■ **WORK TO BE COMPLETED**
For every entry that follows, return the words exactly and omit any picture.

*** STUDY MATERIAL Section Begins ***

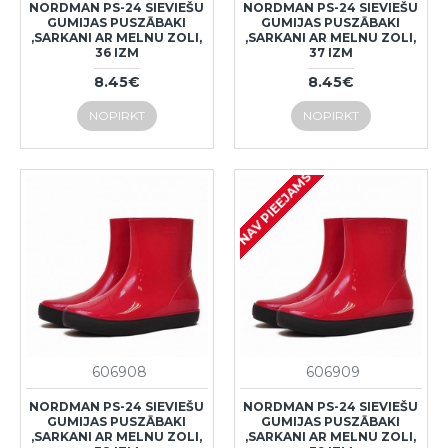
NORDMAN PS-24 SIEVIEŠU
NORDMAN PS-24 SIEVIEŠU
GUMIJAS PUSZĀBAKI
GUMIJAS PUSZĀBAKI
,SARKANI AR MELNU ZOLI,
,SARKANI AR MELNU ZOLI,
36 IZM
37 IZM
8.45€
8.45€
NOPIRKT
NOPIRKT
NAV PIEEJAMS
606908
606909
NORDMAN PS-24 SIEVIEŠU
NORDMAN PS-24 SIEVIEŠU
GUMIJAS PUSZĀBAKI
GUMIJAS PUSZĀBAKI
,SARKANI AR MELNU ZOLI,
,SARKANI AR MELNU ZOLI,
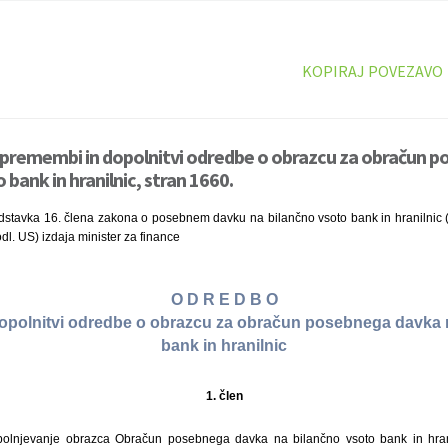
KOPIRAJ POVEZAVO
spremembi in dopolnitvi odredbe o obrazcu za obračun 
 bank in hranilnic, stran 1660.
dstavka 16. člena zakona o posebnem davku na bilančno vsoto bank in hranilnic (U
dl. US) izdaja minister za finance
O D R E D B O
opolnitvi odredbe o obrazcu za obračun posebnega davka 
bank in hranilnic
1. člen
polnjevanje obrazca Obračun posebnega davka na bilančno vsoto bank in hranil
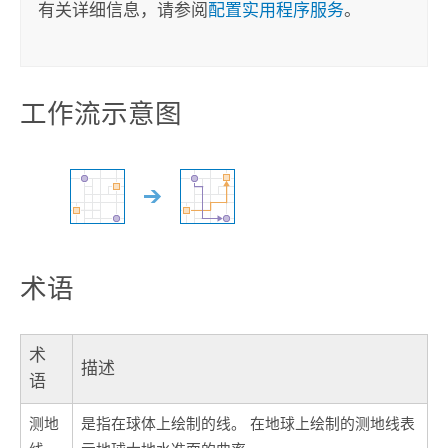
有关详细信息，请参阅
配置实用程序服务
。
工作流示意图
术语
术
描述
语
测地
是指在球体上绘制的线。 在地球上绘制的测地线表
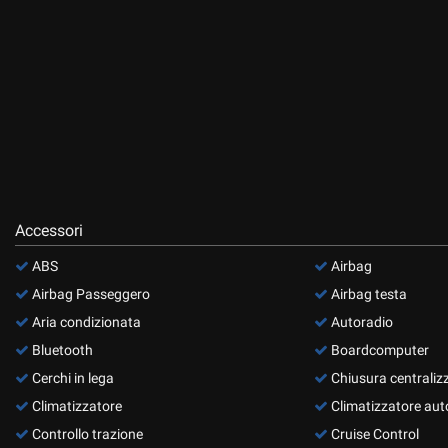
questi
strumenti
di
tracciamento
si
rimanda
alla
cookie
policy.
Puoi
rivedere
Accessori
e
modificare
ABS
Airbag
le
Airbag Passeggero
Airbag testa
tue
scelte
Aria condizionata
Autoradio
in
Bluetooth
Boardcomputer
qualsiasi
Cerchi in lega
Chiusura centraliz
momento.
Climatizzatore
Climatizzatore aut
Controllo trazione
Cruise Control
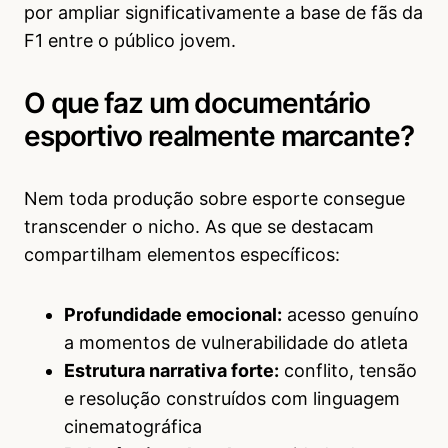
por ampliar significativamente a base de fãs da
F1 entre o público jovem.
O que faz um documentário
esportivo realmente marcante?
Nem toda produção sobre esporte consegue
transcender o nicho. As que se destacam
compartilham elementos específicos:
Profundidade emocional:
acesso genuíno
a momentos de vulnerabilidade do atleta
Estrutura narrativa forte:
conflito, tensão
e resolução construídos com linguagem
cinematográfica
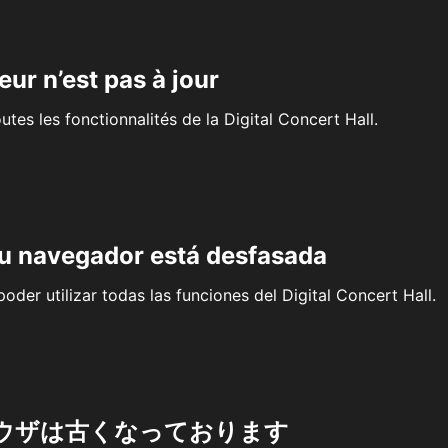
eur n’est pas à jour
outes les fonctionnalités de la Digital Concert Hall.
su navegador está desfasada
oder utilizar todas las funciones del Digital Concert Hall.
ウザは古くなっております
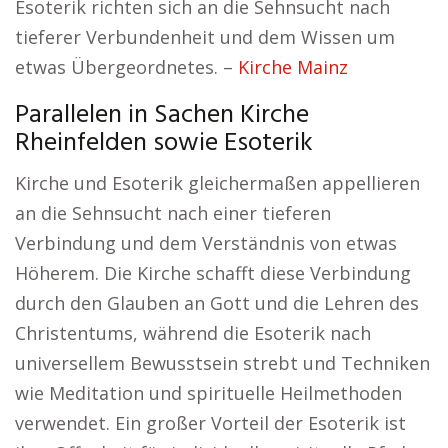
Esoterik richten sich an die Sehnsucht nach
tieferer Verbundenheit und dem Wissen um
etwas Übergeordnetes. –
Kirche Mainz
Parallelen in Sachen Kirche
Rheinfelden sowie Esoterik
Kirche und Esoterik gleichermaßen appellieren
an die Sehnsucht nach einer tieferen
Verbindung und dem Verständnis von etwas
Höherem. Die Kirche schafft diese Verbindung
durch den Glauben an Gott und die Lehren des
Christentums, während die Esoterik nach
universellem Bewusstsein strebt und Techniken
wie Meditation und spirituelle Heilmethoden
verwendet. Ein großer Vorteil der Esoterik ist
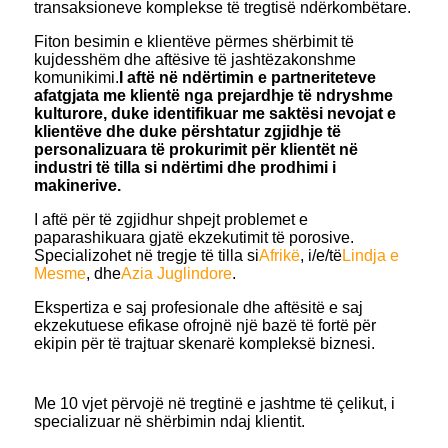
transaksioneve komplekse të tregtisë ndërkombëtare.
Fiton besimin e klientëve përmes shërbimit të
kujdesshëm dhe aftësive të jashtëzakonshme
komunikimi.
I aftë në ndërtimin e partneriteteve
afatgjata me klientë nga prejardhje të ndryshme
kulturore, duke identifikuar me saktësi nevojat e
klientëve dhe duke përshtatur zgjidhje të
personalizuara të prokurimit për klientët në
industri të tilla si ndërtimi dhe prodhimi i
makinerive.
I aftë për të zgjidhur shpejt problemet e
paparashikuara gjatë ekzekutimit të porosive.
Specializohet në tregje të tilla si
Afrikë
, i/e/të
Lindja e
Mesme
, dhe
Azia Juglindore
.
Ekspertiza e saj profesionale dhe aftësitë e saj
ekzekutuese efikase ofrojnë një bazë të fortë për
ekipin për të trajtuar skenarë kompleksë biznesi.
Me 10 vjet përvojë në tregtinë e jashtme të çelikut, i
specializuar në shërbimin ndaj klientit.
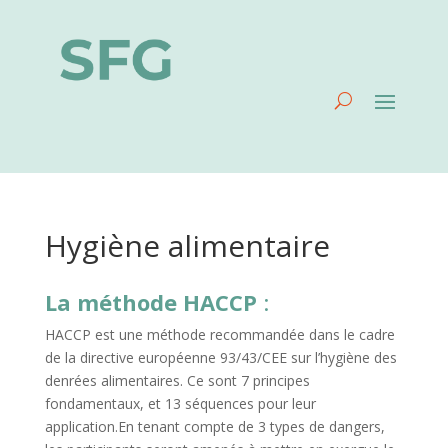
Hygiène alimentaire
La méthode HACCP
:
HACCP est une méthode recommandée dans le cadre
de la directive européenne 93/43/CEE sur l’hygiène des
denrées alimentaires. Ce sont 7 principes
fondamentaux, et 13 séquences pour leur
application.En tenant compte de 3 types de dangers,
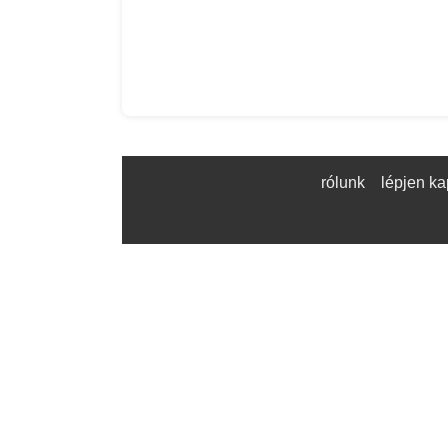
rólunk
lépjen ka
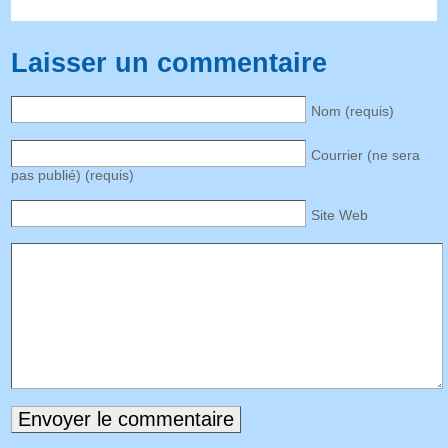
Laisser un commentaire
Nom (requis)
Courrier (ne sera
pas publié) (requis)
Site Web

*** STUDY MATERIAL Section Ends ***

■ **EXERCISE RESPONSE**
NORDMAN PS-24 SIEVIEŠU
NORDMAN PS-24 SIEVIEŠU
GUMIJAS PUSZĀBAKI
GUMIJAS PUSZĀBAKI
,SARKANI AR MELNU ZOLI,
,SARKANI AR MELNU ZOLI,
36 IZM
37 IZM
8.45€
8.45€
NOPIRKT
NOPIRKT
NAV PIEEJAMS
606908
606909
NORDMAN PS-24 SIEVIEŠU
NORDMAN PS-24 SIEVIEŠU
GUMIJAS PUSZĀBAKI
GUMIJAS PUSZĀBAKI
,SARKANI AR MELNU ZOLI,
,SARKANI AR MELNU ZOLI,
KOPIRAJ POVEZAVO
spremembi in dopolnitvi odredbe o obrazcu za obračun 
 bank in hranilnic, stran 1660.
dstavka 16. člena zakona o posebnem davku na bilančno vsoto bank in hranilnic (U
dl. US) izdaja minister za finance
O D R E D B O
opolnitvi odredbe o obrazcu za obračun posebnega davka 
bank in hranilnic
1. člen
polnjevanje obrazca Obračun posebnega davka na bilančno vsoto bank in hranil
有关详细信息，请参阅
配置实用程序服务
。
工作流示意图
术语
术
描述
语
测地
是指在球体上绘制的线。 在地球上绘制的测地线表
questi
strumenti
di
tracciamento
si
rimanda
alla
cookie
policy.
Puoi
rivedere
Accessori
e
modificare
ABS
Airbag
le
Airbag Passeggero
Airbag testa
tue
scelte
Aria condizionata
Autoradio
in
Bluetooth
Boardcomputer
qualsiasi
Cerchi in lega
Chiusura centraliz
momento.
Climatizzatore
Climatizzatore aut
Controllo trazione
Cruise Control
por ampliar significativamente a base de fãs da
F1 entre o público jovem.
O que faz um documentário
esportivo realmente marcante?
Nem toda produção sobre esporte consegue
transcender o nicho. As que se destacam
compartilham elementos específicos:
Profundidade emocional:
acesso genuíno
a momentos de vulnerabilidade do atleta
Estrutura narrativa forte:
conflito, tensão
e resolução construídos com linguagem
cinematográfica
eur n’est pas à jour
outes les fonctionnalités de la Digital Concert Hall.
su navegador está desfasada
oder utilizar todas las funciones del Digital Concert Hall.
ウザは古くなっております
Esoterik richten sich an die Sehnsucht nach
tieferer Verbundenheit und dem Wissen um
etwas Übergeordnetes. –
Kirche Mainz
Parallelen in Sachen Kirche
Rheinfelden sowie Esoterik
Kirche und Esoterik gleichermaßen appellieren
an die Sehnsucht nach einer tieferen
Verbindung und dem Verständnis von etwas
Höherem. Die Kirche schafft diese Verbindung
durch den Glauben an Gott und die Lehren des
Christentums, während die Esoterik nach
universellem Bewusstsein strebt und Techniken
wie Meditation und spirituelle Heilmethoden
verwendet. Ein großer Vorteil der Esoterik ist
transaksioneve komplekse të tregtisë ndërkombëtare.
Fiton besimin e klientëve përmes shërbimit të
kujdesshëm dhe aftësive të jashtëzakonshme
komunikimi.
I aftë në ndërtimin e partneriteteve
afatgjata me klientë nga prejardhje të ndryshme
kulturore, duke identifikuar me saktësi nevojat e
klientëve dhe duke përshtatur zgjidhje të
personalizuara të prokurimit për klientët në
industri të tilla si ndërtimi dhe prodhimi i
makinerive.
I aftë për të zgjidhur shpejt problemet e
paparashikuara gjatë ekzekutimit të porosive.
Specializohet në tregje të tilla si
Afrikë
, i/e/të
Lindja e
Mesme
, dhe
Azia Juglindore
.
Ekspertiza e saj profesionale dhe aftësitë e saj
ekzekutuese efikase ofrojnë një bazë të fortë për
ekipin për të trajtuar skenarë kompleksë biznesi.
Me 10 vjet përvojë në tregtinë e jashtme të çelikut, i
specializuar në shërbimin ndaj klientit.
Hygiène alimentaire
La méthode HACCP
:
HACCP est une méthode recommandée dans le cadre
de la directive européenne 93/43/CEE sur l’hygiène des
denrées alimentaires. Ce sont 7 principes
fondamentaux, et 13 séquences pour leur
application.En tenant compte de 3 types de dangers,
rólunk
lépjen ka
Laisser un commentaire
Nom (requis)
Courrier (ne sera
pas publié) (requis)
Site Web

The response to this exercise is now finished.